March 17, a day he had hoped would be busy with bar patrons and Paddy's Day revellers, turned into a stressful travel day.

"There were only nine people on the flight from Halifax to Florida," Hancock said. "Five flight attendants and four passengers."

After he touched down in Tampa, though, U.S. Customs officials wouldn't let him into the country.

Battling his "raw emotion," he said, Hancock had to prove to officials that he needed to be with his newborn baby.

He showed them the contents of his phones, pictures of the son he was desperately trying to see in the NICU, along with text message exchanges with Patten. but he felt hope draining as hours passed in the Florida airport.

"Am I going to get back to see my son? Am I going to have to rent a car and drive back? One way or another I was going to get back," he said.

Maybe it was good fortune, maybe it was the luck of the Irish, but as the U.S.-Canada border began closing, Hancock got the green light to get across and make his way to his family.

Hancock spent 16 days in self-isolation to avoid any possibility of transmitting COVID-19. However, the disease would still find a way to affect his and Patten's life.

As March moved forward, Johns Hopkins changed its visitation rules. While Hancock had been away, the hospital reduced the number of people allowed in the room with John-Derrick from four to one, meaning for 19 days Patton was the lone parent in the room with her little boy.

"We weren't allowed to be in the hospital together," she recalled. "We were two ships passing in the night."

Patten would spend the day with John-Derrick, who continued to thrive under Kelly's care. Hancock would come in for the night shift.

Over the ensuing days, while COVID-19 consumed much of the world, the proud parents never left the side of their newborn son, despite wrapping themselves in gloves and masks for their long NICU visits. Any hope of returning home vanished.

"I just had to let go and realize that John-Derrick was making the plans," said Patten. "That he was going to decide when he was going to breathe on his own, when he was going to eat. It made it a little bit easier."

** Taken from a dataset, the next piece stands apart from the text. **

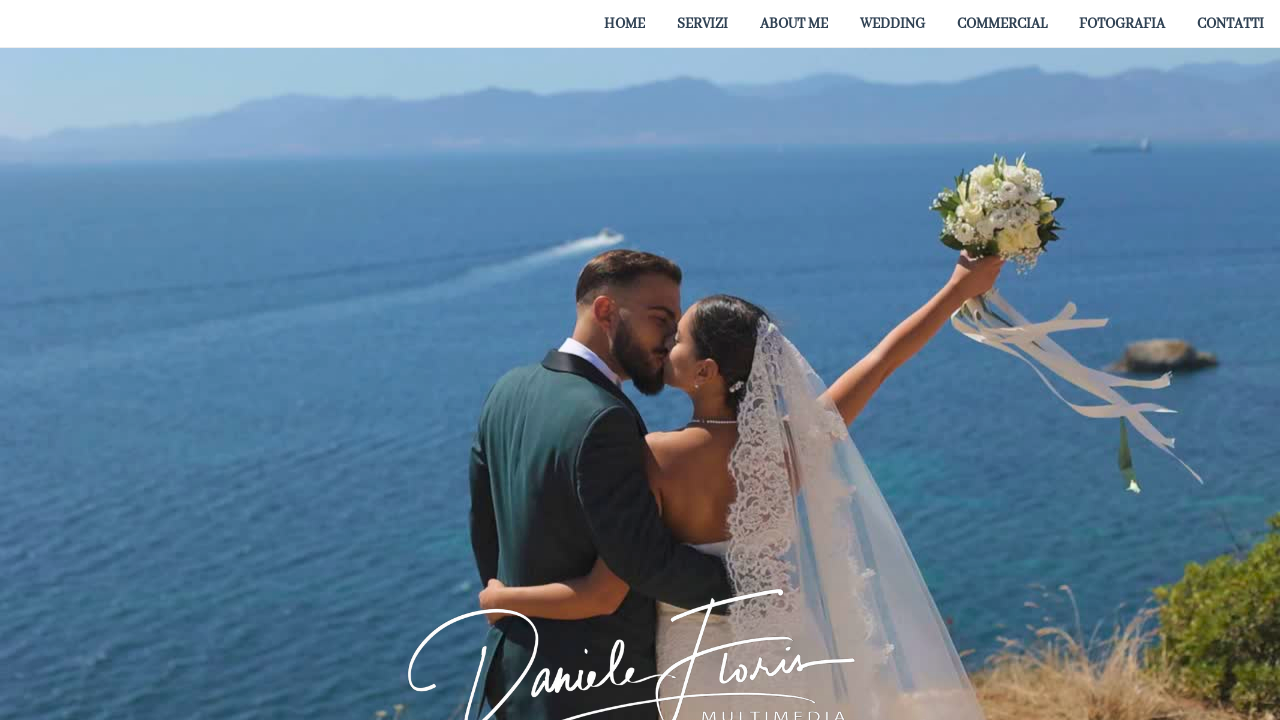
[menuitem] (624, 23)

The pair, with the help of Kelly, pushed forward for weeks. Patten said it wasn't just Kelly who became like family, it was everyone who worked at the hospital — every person who worked security at the hospital, the staff they would pass by every time they came into the hospital, and every time they left.

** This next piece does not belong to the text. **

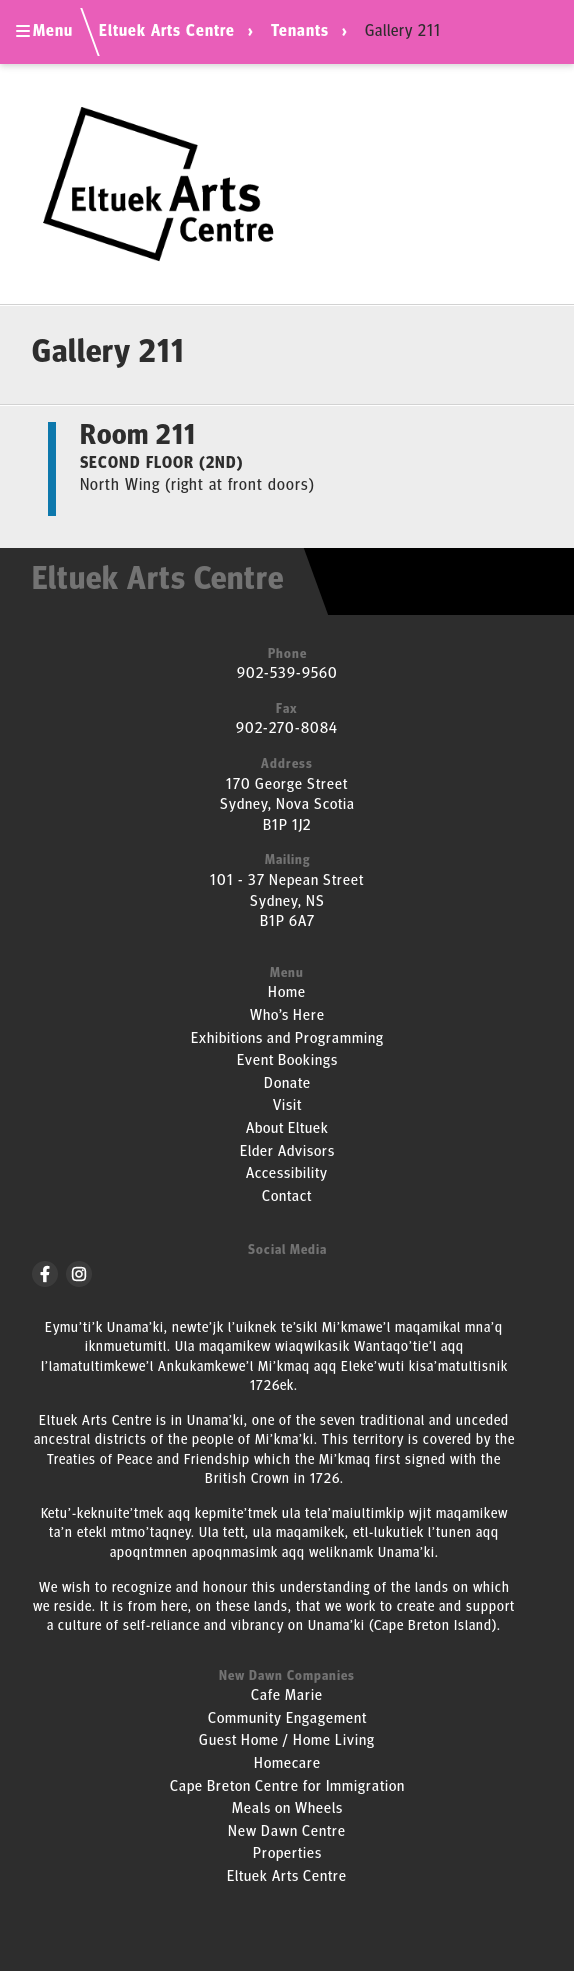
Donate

While the world was shutting down around them, Patten and Hancock's son grew — reaching seven pounds. But to get out of the hospital Johns Hopkins staff needed John-Derrick to have steady weight gain, start to eat on his own and have no serious medical problems, such as his heart rate and oxygen levels dropping. His parents had to learn baby CPR.

"I had come to Florida for five days and I am here in 11 weeks living in LuluLemon pants and the same five outfits," Patten said.

"I had brought one dress and Carolyn texted me to say, 'Put on the dress. Your boy is going home.'"

But the roller-coaster ride wasn't over yet; the American-born baby had no Canadian passport.

A frantic call to the office of St. John's MP Seamus O'Regan quickly sorted that out, with the Canadian government offering John-Derrick a temporary entrance document.

On April 28, Patten, Hancock and their little bundle of joy flew home to Newfoundland and Labrador.

2020 has been nothing but surprises for many in this province, but for Patten and Hancock it'll be a story of how during one of the darkest moments in current history, two new members of their family — John-Derrick and Kelly herself — provided a ray of light.

Today, three of those four are settled back in St. John's. They stay in touch with Kelly, the neonatal nurse who just happened to be in the right place at the right time.

"I feel honoured and blessed that I could be a small part of this," she said.

A small part in her day in day work, but a large part of John-Derrick's.

A routine trip to a place that had been many times before turned into a remarkable story of a young baby's grand entrance to the world helped by someone who just so happened to be from home.

It's a stroke of luck for the new family, who strongly advises that anyone heading out on a trip should buy travel insurance — and bring some extra clothes.